I used to love Survivor. In fact, in public gatherings I often felt compelled to defend it and would sometimes go so far as to declare it ‘the best reality t.v show ever made’. I liked Survivor not least because of its sleek production. It is a beautiful show to watch. The colours and scenery are always pleasing to the eye, and the camera crew really know how to capitalise on that—panning out to capture the views of the oceans and green lush landscapes and catching insects and reptiles go about their daily existence. Survivor’s camera crew can make the falling of a coconut a beautiful event.

 I also loved Survivor because it seemed to me to be a brilliant showcase of the human psyche – the American psyche specifically. Yes, I realise it’s a reality tv show and that what we see is in fact not reality. But the emaciated and hairy contestants that emerge at the end of the 30 days demonstrate that they do at least go through some physical discomfort.

 The way that some contestants go about trying to get others on their sides, and the way that others don’t even try is, I think, fascinating.

 I have not seen Survivor for a few years. I don’t know why—life got in the way and I found better things to do, I’m sure. But for some reason I have allowed Survivor Samoa into my life (I think it’s because it’s holiday season and I am being lazy and slothful), and though it remains compelling viewing, I am disappointed with particular elements of they human psyche that I have witnessed in this series. Perhaps they were there before but I was insensitive to them.

 To put it simply, I am disappointed with the lack of sisterhood between the female contestants and the misogyny of all the contestants. Why is it that the women are the first to go? The stock response to this is because they are physically weak. Of course women are typically physically weaker than men, but I have some counter-responses to this. Firstly, some of they men on Survivor may look incredibly muscular and have a great deal of strength, but many of these men turn out to be lazy and half-hearted in the physical challenges. Think Jaison in this series. I can’t recall his name, but there was another man in a previous series who was also prone to giving up when things got rough. Put simply, some of the men on Survivor get away with being lazy just because it is assumed they are strong and powerful. Women, on the other hand, have to constantly prove their physical strength because it is always doubted—no it is more than doubted, it is often simply overlooked.

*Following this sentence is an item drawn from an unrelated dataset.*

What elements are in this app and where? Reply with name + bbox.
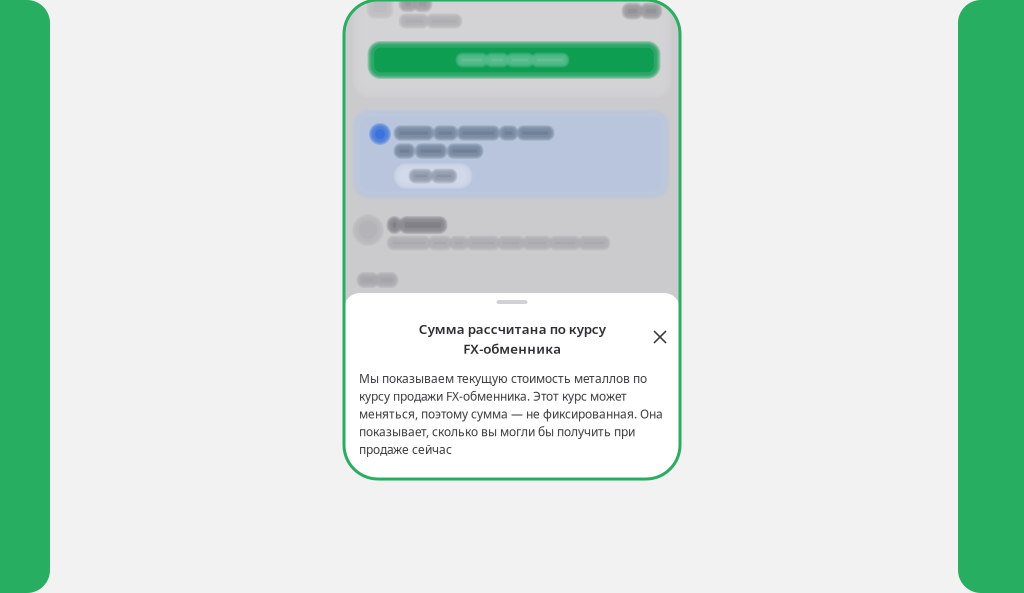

 My second counter-argument, and this is more important I think, is that not all the challenges in Survivor are physical. Actually, I get the feeling from watching this series that they are finally attempting to address the problem of gender discrimination (against women) in challenges by, for example, having the women compete against each other, rather than everyone competing together. Regardless of this, contestants still seem to carry an assumption that physical strength is the most important thing a team or an individual can possess. This is disappointing and perpetuates the idea that physical strength will always win over any other type of strength (like memory, puzzle-solving, endurance, among others), and that therefore men are better than women.